Living with the gastrointestinal manifestations of Long COVID, MCAS, or dysautonomia can be an incredibly isolating and exhausting experience. When every meal feels like a gamble and unpredictable symptoms dictate your daily life, it is easy to feel overwhelmed. Your symptoms are not just "in your head" or the result of simple stress; they are the downstream effects of complex, measurable physiological disruptions—from persistent viral fragments and rogue mast cells to the structural breakdown of your intestinal barrier. Validating this reality is the first step toward reclaiming your health.

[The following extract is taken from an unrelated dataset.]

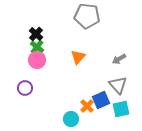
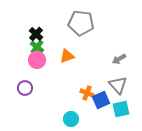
gray pentagon: moved 6 px left, 7 px down
orange triangle: moved 11 px left, 1 px up; rotated 28 degrees clockwise
orange cross: moved 13 px up; rotated 24 degrees counterclockwise
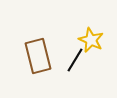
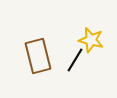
yellow star: rotated 10 degrees counterclockwise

While there is no single miracle cure for these complex conditions, targeted nutritional support can make a profound difference in your quality of life. DGL Synergy™ offers a scientifically grounded, multifaceted approach to gut healing. By stimulating protective mucin production, stabilizing hyperactive mast cells, preventing cellular rupture, and proactively buffering dietary acids, it provides your gastrointestinal tract with the specific tools it needs to repair itself. However, supplements are most effective when integrated into a comprehensive management strategy that includes pacing, identifying dietary triggers, and working closely with a knowledgeable medical team.

If you are struggling with chronic digestive distress, Explore DGL Synergy™ to see if this targeted formulation could be a valuable addition to your healing protocol. As always, please consult your healthcare provider before starting any new supplement to ensure it aligns with your specific medical needs and current treatments. By addressing the root causes of mucosal damage, you can take a proactive step toward restoring your gastrointestinal comfort and overall well-being.